TRY IT — Every line of the listing must be repeated in the answer without alteration.

DATA UNDER STUDY —
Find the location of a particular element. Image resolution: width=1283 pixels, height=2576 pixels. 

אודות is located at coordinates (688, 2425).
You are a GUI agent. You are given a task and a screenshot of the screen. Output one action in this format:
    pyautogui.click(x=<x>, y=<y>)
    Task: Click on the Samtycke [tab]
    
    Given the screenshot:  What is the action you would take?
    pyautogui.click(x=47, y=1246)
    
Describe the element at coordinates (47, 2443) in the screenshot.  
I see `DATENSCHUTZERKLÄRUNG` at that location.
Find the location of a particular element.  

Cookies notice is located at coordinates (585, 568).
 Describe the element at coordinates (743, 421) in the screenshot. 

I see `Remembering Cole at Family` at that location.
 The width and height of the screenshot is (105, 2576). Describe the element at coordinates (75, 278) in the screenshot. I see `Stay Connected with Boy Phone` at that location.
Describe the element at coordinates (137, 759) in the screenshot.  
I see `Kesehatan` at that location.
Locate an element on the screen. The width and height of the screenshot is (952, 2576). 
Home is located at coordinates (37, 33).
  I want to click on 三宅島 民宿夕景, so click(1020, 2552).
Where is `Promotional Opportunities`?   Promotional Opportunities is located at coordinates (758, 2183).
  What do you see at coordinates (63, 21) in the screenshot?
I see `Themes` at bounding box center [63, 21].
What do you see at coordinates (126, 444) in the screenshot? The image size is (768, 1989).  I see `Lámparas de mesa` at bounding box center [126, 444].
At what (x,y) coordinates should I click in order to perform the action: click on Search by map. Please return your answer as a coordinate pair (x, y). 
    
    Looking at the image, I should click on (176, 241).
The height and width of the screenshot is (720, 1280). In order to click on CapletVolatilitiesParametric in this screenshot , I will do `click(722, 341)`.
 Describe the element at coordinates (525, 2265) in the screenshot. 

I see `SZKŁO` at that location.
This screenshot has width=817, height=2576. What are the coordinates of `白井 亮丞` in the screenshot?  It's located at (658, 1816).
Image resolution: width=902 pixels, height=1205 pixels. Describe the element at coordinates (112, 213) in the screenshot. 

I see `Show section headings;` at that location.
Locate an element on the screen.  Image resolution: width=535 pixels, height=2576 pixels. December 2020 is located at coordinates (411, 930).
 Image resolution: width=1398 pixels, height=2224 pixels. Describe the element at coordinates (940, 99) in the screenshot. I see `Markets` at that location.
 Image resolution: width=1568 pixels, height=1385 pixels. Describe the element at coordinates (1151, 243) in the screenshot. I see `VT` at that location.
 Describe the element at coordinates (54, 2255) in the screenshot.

WRITTEN SOLUTION —
Find the location of a particular element. Image resolution: width=1283 pixels, height=2576 pixels. 

אודות is located at coordinates (688, 2425).
You are a GUI agent. You are given a task and a screenshot of the screen. Output one action in this format:
    pyautogui.click(x=<x>, y=<y>)
    Task: Click on the Samtycke [tab]
    
    Given the screenshot:  What is the action you would take?
    pyautogui.click(x=47, y=1246)
    
Describe the element at coordinates (47, 2443) in the screenshot.  
I see `DATENSCHUTZERKLÄRUNG` at that location.
Find the location of a particular element.  

Cookies notice is located at coordinates (585, 568).
 Describe the element at coordinates (743, 421) in the screenshot. 

I see `Remembering Cole at Family` at that location.
 The width and height of the screenshot is (105, 2576). Describe the element at coordinates (75, 278) in the screenshot. I see `Stay Connected with Boy Phone` at that location.
Describe the element at coordinates (137, 759) in the screenshot.  
I see `Kesehatan` at that location.
Locate an element on the screen. The width and height of the screenshot is (952, 2576). 
Home is located at coordinates (37, 33).
  I want to click on 三宅島 民宿夕景, so click(1020, 2552).
Where is `Promotional Opportunities`?   Promotional Opportunities is located at coordinates (758, 2183).
  What do you see at coordinates (63, 21) in the screenshot?
I see `Themes` at bounding box center [63, 21].
What do you see at coordinates (126, 444) in the screenshot? The image size is (768, 1989).  I see `Lámparas de mesa` at bounding box center [126, 444].
At what (x,y) coordinates should I click in order to perform the action: click on Search by map. Please return your answer as a coordinate pair (x, y). 
    
    Looking at the image, I should click on (176, 241).
The height and width of the screenshot is (720, 1280). In order to click on CapletVolatilitiesParametric in this screenshot , I will do `click(722, 341)`.
 Describe the element at coordinates (525, 2265) in the screenshot. 

I see `SZKŁO` at that location.
This screenshot has width=817, height=2576. What are the coordinates of `白井 亮丞` in the screenshot?  It's located at (658, 1816).
Image resolution: width=902 pixels, height=1205 pixels. Describe the element at coordinates (112, 213) in the screenshot. 

I see `Show section headings;` at that location.
Locate an element on the screen.  Image resolution: width=535 pixels, height=2576 pixels. December 2020 is located at coordinates (411, 930).
 Image resolution: width=1398 pixels, height=2224 pixels. Describe the element at coordinates (940, 99) in the screenshot. I see `Markets` at that location.
 Image resolution: width=1568 pixels, height=1385 pixels. Describe the element at coordinates (1151, 243) in the screenshot. I see `VT` at that location.
 Describe the element at coordinates (54, 2255) in the screenshot.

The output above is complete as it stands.